Their SpaceX capsule parachuted into the Gulf of Mexico in the early evening, just hours after departing the International Space Station. Splashdown occurred off the coast of Tallahassee in the Florida Panhandle, bringing their unplanned odyssey to an end.
Wilmore and Williams’ plight captured the world’s attention, giving new meaning to the phrase “stuck at work" and turning “Butch and Suni” into household names. While other astronauts had logged longer spaceflights over the decades, none had to deal with so much uncertainty or see the length of their mission expand by so much.
Their mission took an unexpected twist in late January when President Donald Trump asked SpaceX founder Elon Musk to accelerate the astronauts’ return and blamed the delay on the Biden administration. The replacement crew’s brand new SpaceX capsule still wasn’t ready to fly, so SpaceX subbed it with a used one, hurrying things along by at least a few weeks.
NASA hired SpaceX and Boeing after the shuttle program ended, in order to have two competing U.S. companies for transporting astronauts to and from the space station until it’s abandoned in 2030 and steered to a fiery reentry.
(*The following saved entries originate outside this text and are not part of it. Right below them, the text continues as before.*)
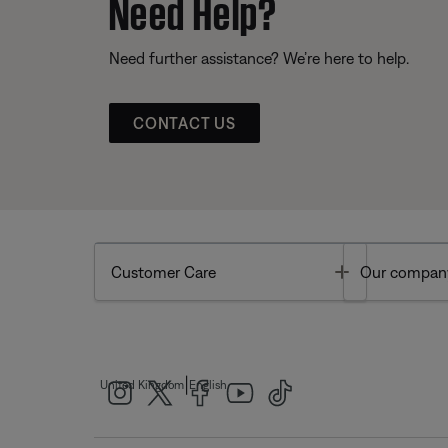
Need Help?
Need further assistance? We’re here to help.
CONTACT US
Toggle
Customer Care
Our compan
|
United Kingdom
English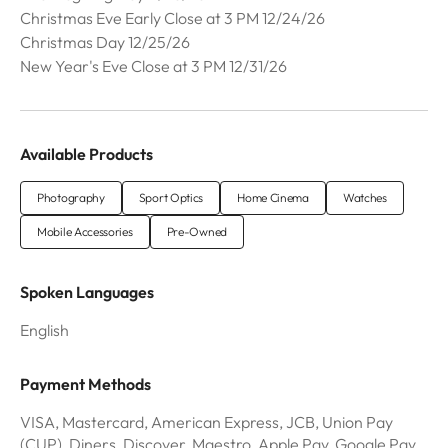
Christmas Eve Early Close at 3 PM 12/24/26
Christmas Day 12/25/26
New Year's Eve Close at 3 PM 12/31/26
Available Products
Photography
Sport Optics
Home Cinema
Watches
Mobile Accessories
Pre-Owned
Spoken Languages
English
Payment Methods
VISA, Mastercard, American Express, JCB, Union Pay
(CUP), Diners, Discover, Maestro, Apple Pay, Google Pay,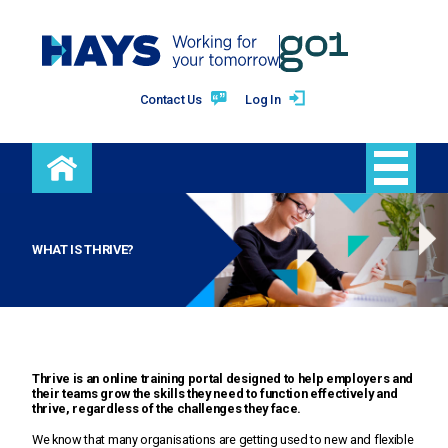
Contact Us
Log In
Free training
WHAT IS THRIVE?
Premium training
Benefits
Thrive is an online training portal designed to help employers and
their teams grow the skills they need to function effectively and
thrive, regardless of the challenges they face.
Blog
We know that many organisations are getting used to new and flexible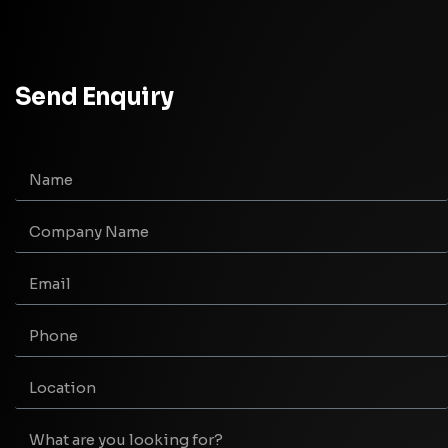
Send Enquiry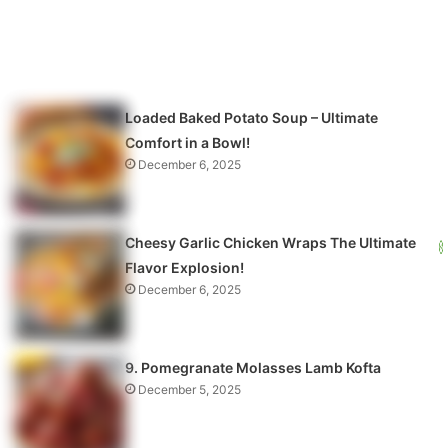
Loaded Baked Potato Soup – Ultimate
Comfort in a Bowl!
December 6, 2025
Cheesy Garlic Chicken Wraps The Ultimate
Flavor Explosion!
December 6, 2025
9. Pomegranate Molasses Lamb Kofta
December 5, 2025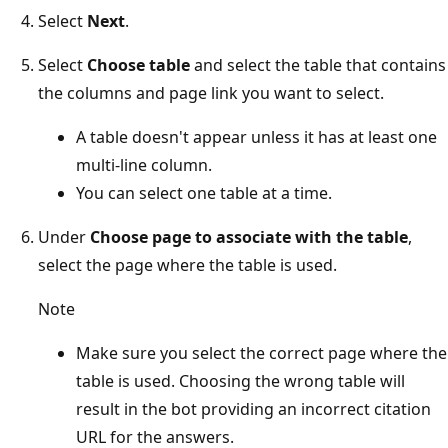
Select
Next
.
Select
Choose table
and select the table that contains
the columns and page link you want to select.
A table doesn't appear unless it has at least one
multi-line column.
You can select one table at a time.
Under
Choose page to associate with the table
,
select the page where the table is used.
Note
Make sure you select the correct page where the
table is used. Choosing the wrong table will
result in the bot providing an incorrect citation
URL for the answers.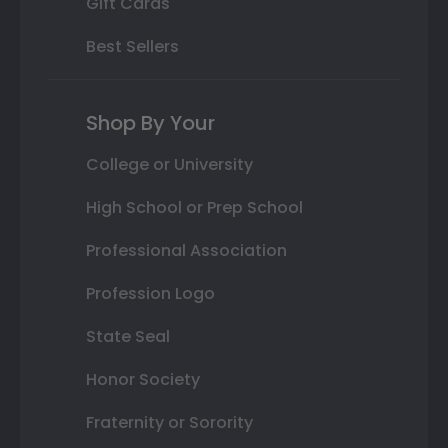
Gift Cards
Best Sellers
Shop By Your
College or University
High School or Prep School
Professional Association
Profession Logo
State Seal
Honor Society
Fraternity or Sorority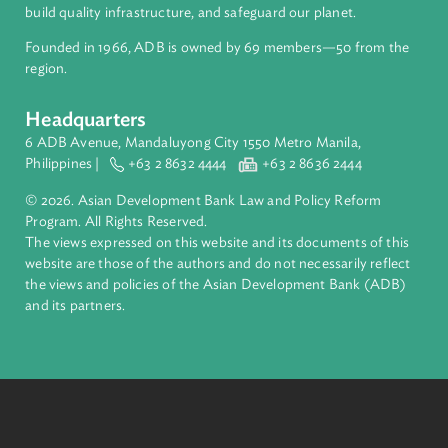
inclusive, resilient, and sustainable growth across Asia and th
Pacific. Working with its members and partners to solve
complex challenges together, ADB harnesses innovative
financial tools and strategic partnerships to transform lives,
build quality infrastructure, and safeguard our planet.
Founded in 1966, ADB is owned by 69 members—50 from th
region.
Headquarters
6 ADB Avenue, Mandaluyong City 1550 Metro Manila,
Philippines |
+63 2 8632 4444
+63 2 8636 2444
© 2026. Asian Development Bank Law and Policy Reform
Program. All Rights Reserved.
The views expressed on this website and its documents of thi
website are those of the authors and do not necessarily refle
the views and policies of the Asian Development Bank (ADB
and its partners.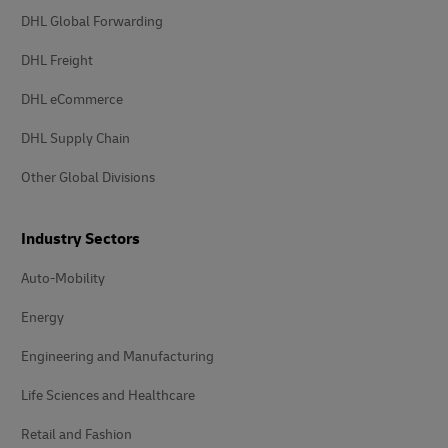
DHL Global Forwarding
DHL Freight
DHL eCommerce
DHL Supply Chain
Other Global Divisions
Industry Sectors
Auto-Mobility
Energy
Engineering and Manufacturing
Life Sciences and Healthcare
Retail and Fashion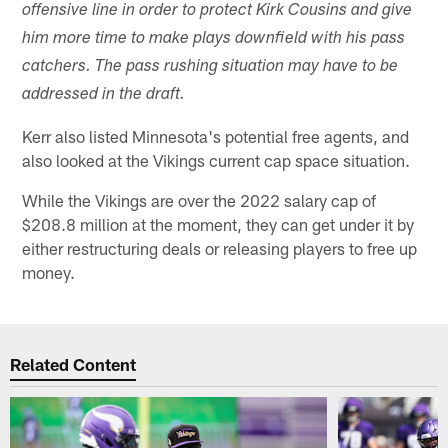
offensive line in order to protect Kirk Cousins and give
him more time to make plays downfield with his pass
catchers. The pass rushing situation may have to be
addressed in the draft.
Kerr also listed Minnesota's potential free agents, and
also looked at the Vikings current cap space situation.
While the Vikings are over the 2022 salary cap of
$208.8 million at the moment, they can get under it by
either restructuring deals or releasing players to free up
money.
Related Content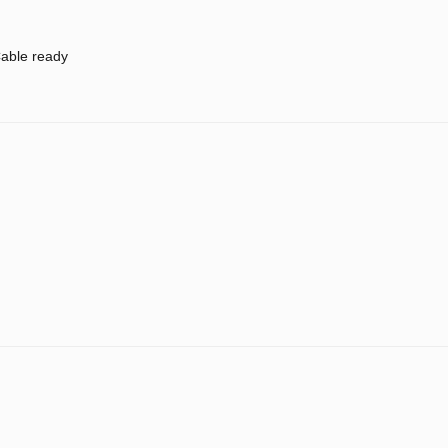
able ready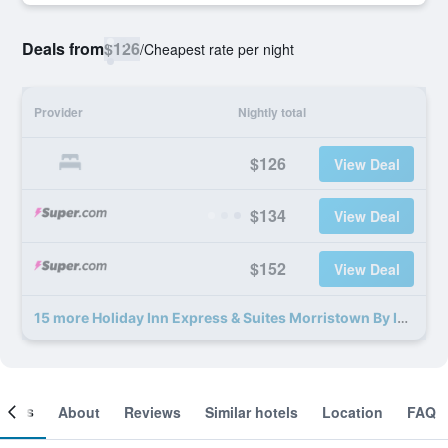
Deals from
$126
/
Cheapest rate per night
Provider
Nightly total
$126
View Deal
$134
View Deal
$152
View Deal
15 more Holiday Inn Express & Suites Morristown By IHG deals
ooms
About
Reviews
Similar hotels
Location
FAQ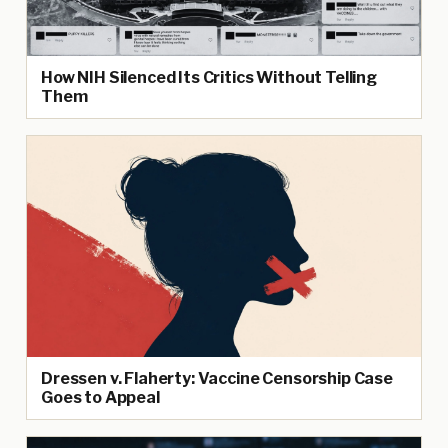
How NIH Silenced Its Critics Without Telling
Them
Dressen v. Flaherty: Vaccine Censorship Case
Goes to Appeal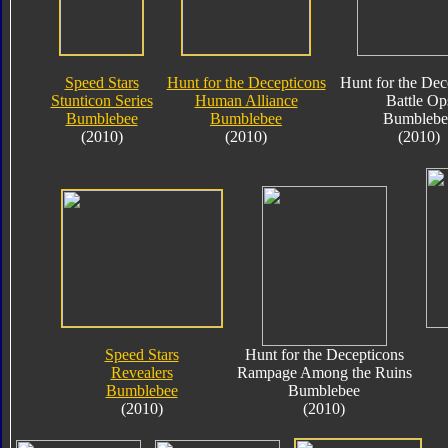
Speed Stars
Hunt for the Decepticons
Hunt for the Dec
Stunticon Series
Human Alliance
Battle Op
Bumblebee
Bumblebee
Bumblebe
(2010)
(2010)
(2010)
Speed Stars
Hunt for the Decepticons
Revealers
Rampage Among the Ruins
Bumblebee
Bumblebee
(2010)
(2010)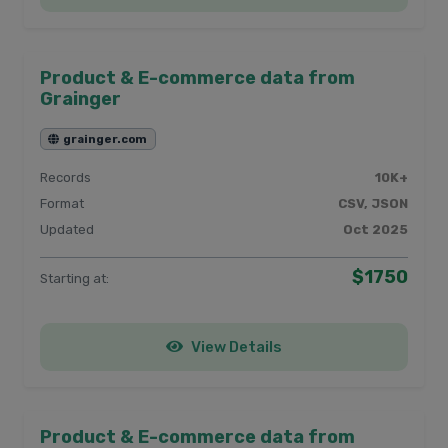
Product & E-commerce data from
Grainger
grainger.com
Records
10K+
Format
CSV, JSON
Updated
Oct 2025
$1750
Starting at:
View Details
Product & E-commerce data from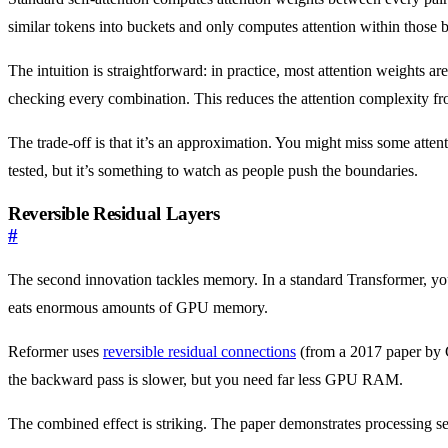
similar tokens into buckets and only computes attention within those 
The intuition is straightforward: in practice, most attention weights a
checking every combination. This reduces the attention complexity f
The trade-off is that it’s an approximation. You might miss some atte
tested, but it’s something to watch as people push the boundaries.
Reversible Residual Layers
#
The second innovation tackles memory. In a standard Transformer, you 
eats enormous amounts of GPU memory.
Reformer uses
reversible residual connections
(from a 2017 paper by G
the backward pass is slower, but you need far less GPU RAM.
The combined effect is striking. The paper demonstrates processing 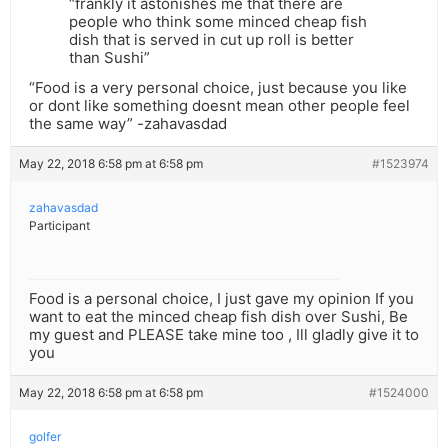
“frankly it astonishes me that there are
people who think some minced cheap fish
dish that is served in cut up roll is better
than Sushi”
“Food is a very personal choice, just because you like
or dont like something doesnt mean other people feel
the same way” -zahavasdad
May 22, 2018 6:58 pm at 6:58 pm
#1523974
zahavasdad
Participant
Food is a personal choice, I just gave my opinion If you
want to eat the minced cheap fish dish over Sushi, Be
my guest and PLEASE take mine too , Ill gladly give it to
you
May 22, 2018 6:58 pm at 6:58 pm
#1524000
golfer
“This has been nine months in the making, and I couldn’t be prouder of our team’s versatility, our team’s ability to adapt and really build for the future of human spaceflight,” NASA’s commercial crew program manager Steve Stich said.
With Starliner still under engineering investigation, SpaceX will launch the next crew for NASA as soon as July. Stich said NASA will have until summer to decide whether the crew after that one will be flown by SpaceX or Boeing — or whether Boeing will have to prove itself by flying cargo before people again.